As an only child for seven years, I collected imaginary and inanimate friends. Barbie dolls, stuffed animals—I surrounded myself with anything I could use as a stand-in for a human being. I even tried making them opponents. What else is an only child to do with all the board games she’s been given? But winning looses its luster when you’re playing against versions of yourself most of the time.

I used to be a collector—a saver. I’ve collected Barbies, rocks, stuffed animals, porcelain figurines, and (in my adult years) the US Mint’s state quarters. As a child, my most prized collection was my family of Barbie dolls—though, given the male to female ratio, perhaps it was more of a harem.

When I saw an article in Parents magazine about a little black girl with a sizeable Barbie collection, I immediately made it my goal to usurp her status. And so, spurred on by my desire to outmatch this stranger and her collection, I set out to amass as many Barbie dolls as I could—but at least one hundred. (I’ve always liked having goals that are round numbers.)

I never acquired one hundred Barbies. I think I got as far as thirty-five. It wasn’t for lack of trying. The thing with Barbie-doll collecting is that it’s an expensive hobby for a child. I didn’t want to ask my parents for something I didn’t need. We weren’t rich. I received the occasional monetary gift for my birthday or Christmas, but I was never given a consistent allowance. It took me months to save up enough for one doll, and in all that time of saving, I was also aging.

I never consciously decided to stop playing with and collecting Barbies. It just happened. One day I must have simply (unceremoniously and unwittingly) played with them for the last time. My once prized collection of dolls became just a duffel bag in my closet that I’d forgot about until a major room cleaning and reorganization episode. Once my younger siblings found them, Barbie heads and limbs were separated from Barbie bodies, and that duffel bag of dolls became a duffel bag of doll parts.

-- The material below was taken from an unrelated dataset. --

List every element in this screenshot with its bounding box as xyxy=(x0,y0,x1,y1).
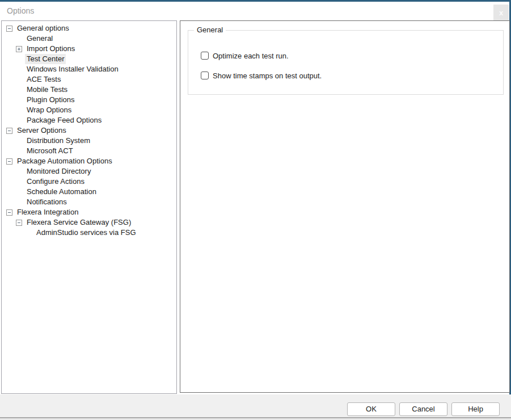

Somewhere along the line I stopped being collector (or saver) all together and became more of a purger. Whereas once I kept the gift, the wrapping paper, the card, and the ribbon, now I only save things that are deeply meaningful and sentimental—or useful to me.

Now I mostly collect intangible things—things that can’t clutter a desk or mantle—good friendships and conversations, time with family, laughter, love, and words.